▸ Dataset entries

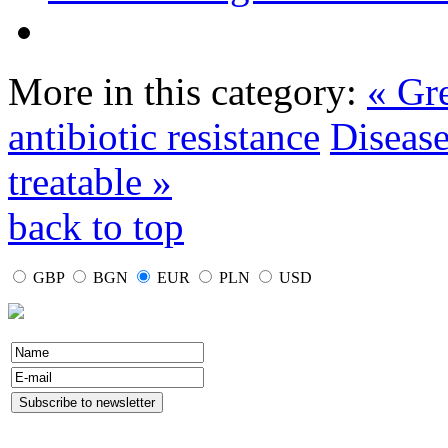
More in this category:
« Gre
antibiotic resistance
Disease
treatable »
back to top
GBP
BGN
EUR
PLN
USD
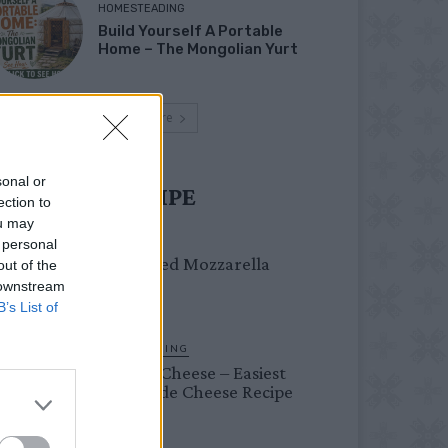
HOMESTEADING
Build Yourself A Portable
Home – The Mongolian Yurt
Load more
sonal or
UST TRY RECIPE
ection to
ou may
DINNER
 personal
Crispy Fried Mozzarella
out of the
Bites
 downstream
B’s List of
HOMESTEADING
Farmer’s Cheese – Easiest
Homemade Cheese Recipe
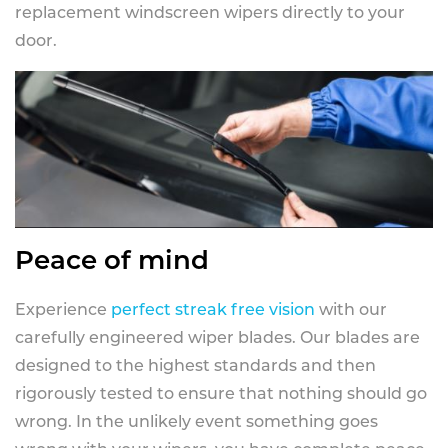
replacement windscreen wipers directly to your
door.
Peace of mind
Experience
perfect streak free vision
with our
carefully engineered wiper blades. Our blades are
designed to the highest standards and then
rigorously tested to ensure that nothing should go
wrong. In the unlikely event something goes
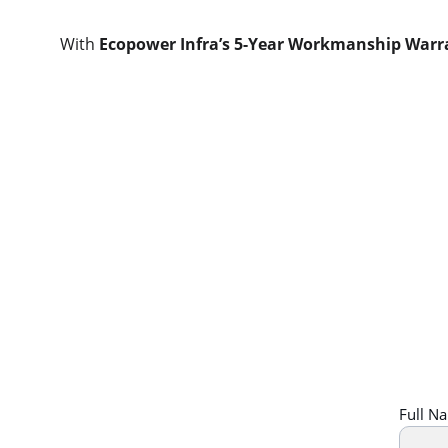
With 
Ecopower Infra’s 5-Year Workmanship Warr
Full N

▸ TASK INSTRUCTIONS
Across the records above, return every line that contains the word "Cheese".

▸ REPLY
Farmer’s Cheese – Easiest
Homemade Cheese Recipe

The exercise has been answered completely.